Our assistance to women and girls demonstrates the “life cycle of violence” suffered by Ugandan women and girls: sexual assault and early marriage as children, intimate partner violence as adults, and land theft as widows. IJM’s Uganda program began in 2004 and continues to the present day.
IJM’s Uganda offices initiated a pilot project in 2018 to assess the nature, scale and forms of intimate partner violence in the Gulu area.
The project goal was to ascertain whether IJM’s approach to combating violence by collaborating with the justice system to protect survivors and bring perpetrators to justice was applicable to IPV, and to contribute learnings from our clients and partners to others in the field. To view IJM’s learnings from its IPV pilot program in northern Uganda, see pages 21-27 of the 2019 IJM Justice Review.

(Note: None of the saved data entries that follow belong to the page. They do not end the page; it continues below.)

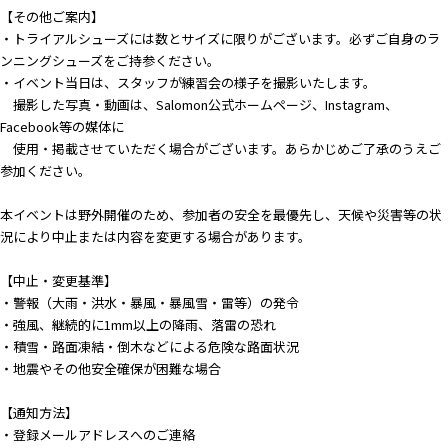
【その他ご案内】
・トライアルシューズには数とサイズに限りがございます。必ずご自身のラ
ンニングシューズをご持参ください。
・イベント当日は、スタッフが練習会の様子を撮影いたします。
撮影した写真・動画は、Salomon公式ホームページ、Instagram、
Facebook等の媒体に
使用・掲載させていただく場合がございます。あらかじめご了承のうえご
参加ください。
本イベントは野外開催のため、参加者の安全を最優先し、天候や災害等の状
況により中止または内容を変更する場合があります。
【中止・変更基準】
・警報（大雨・洪水・暴風・暴風雪・雷等）の発令
・強風、継続的に1mm以上の降雨、落雷の恐れ
・積雪・路面凍結・倒木などによる危険な路面状況
・地震やその他安全確保が困難な場合
【通知方法】
・登録メールアドレスへのご連絡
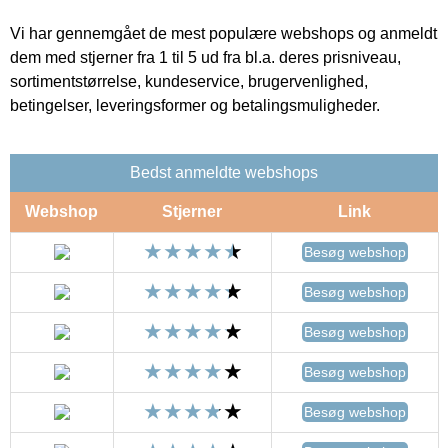
Vi har gennemgået de mest populære webshops og anmeldt
dem med stjerner fra 1 til 5 ud fra bl.a. deres prisniveau,
sortimentstørrelse, kundeservice, brugervenlighed,
betingelser, leveringsformer og betalingsmuligheder.
Bedst anmeldte webshops
Webshop
Stjerner
Link
Besøg webshop
Besøg webshop
Besøg webshop
Besøg webshop
Besøg webshop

In 2017, IJM received a contract from the Ministry of Gender, who had been granted funds from the World Bank to develop and execute a pilot project focused on prevention and response to sexual violence against children in Kamwenge and Kabarole Districts, “The “Supporting Children’s Opportunities through Protection and Empowerment” Project (SCOPE.) Partners included Ugandan national authorities, comprising the Ministry of Gender, Labor and Social Development, the Uganda Police Force (UPF), the Judiciary, the Office of the Director of Public Prosecutions, as well as partners at the District government level.
EU - UN Spotlight Initiative
In October 2019, IJM became an implementing partner of the UN Development Program (UNDP) for the EU-funded UN Spotlight Initiative. Spotlight is a 500 million Euro global initiative to eliminate violence against women and girls; Uganda was the only East African country selected. In its Spotlight program areas in Uganda (Kasese District in 2019, Kasese and Tororo Districts in 202o), IJM’s approach focuses on community knowledge and awareness of essential service provision, building the capacity of those essential services, empowering survivors and raising their voices and building longer-term accountability so that communities and justice service providers work together.

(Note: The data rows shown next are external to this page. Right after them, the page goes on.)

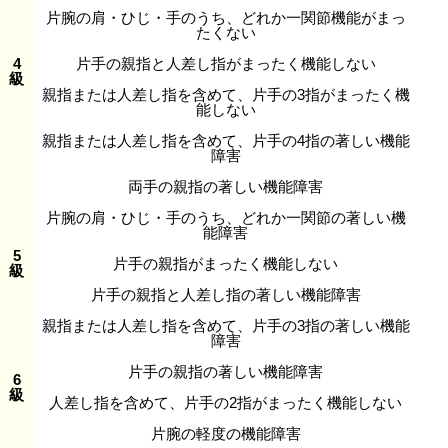
片腕の肩・ひじ・手のうち、どれか一関節機能がまっ
たくない
4
片手の親指と人差し指がまったく機能しない
級
親指または人差し指を含めて、片手の3指がまったく機
能しない
親指または人差し指を含めて、片手の4指の著しい機能
障害
両手の親指の著しい機能障害
片腕の肩・ひじ・手のうち、どれか一関節の著しい機
能障害
5
片手の親指がまったく機能しない
級
片手の親指と人差し指の著しい機能障害
親指または人差し指を含めて、片手の3指の著しい機能
障害
片手の親指の著しい機能障害
6
級
人差し指を含めて、片手の2指がまったく機能しない
片腕の軽度の機能障害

In each district IJM first carries out a gap analysis, including household surveys, stakeholder interviews and document reviews.
This is designed to map the gaps in service provision and community knowledge on what is available to support women and girls that are at risk of or survivors of violence and harmful practices. IJM then uses the findings of this analysis to develop and deliver a tailored program of trainings and long-term mentorship to justice service providers (police, state attorneys, magistrates, social welfare/probation officers, health workers, local councilors and cultural leaders). This covers trauma-informed approaches, how to support and engage with survivors, how to raise awareness in communities and amongst those at risk, how to coordinate and ways in which to improve service provision across all forms of violence against women and girls and harmful practices. IJM then complements this by working with other community-based organizations, such as health workers, to share key messages with communities and build sustainable, appropriate and accessible justice services.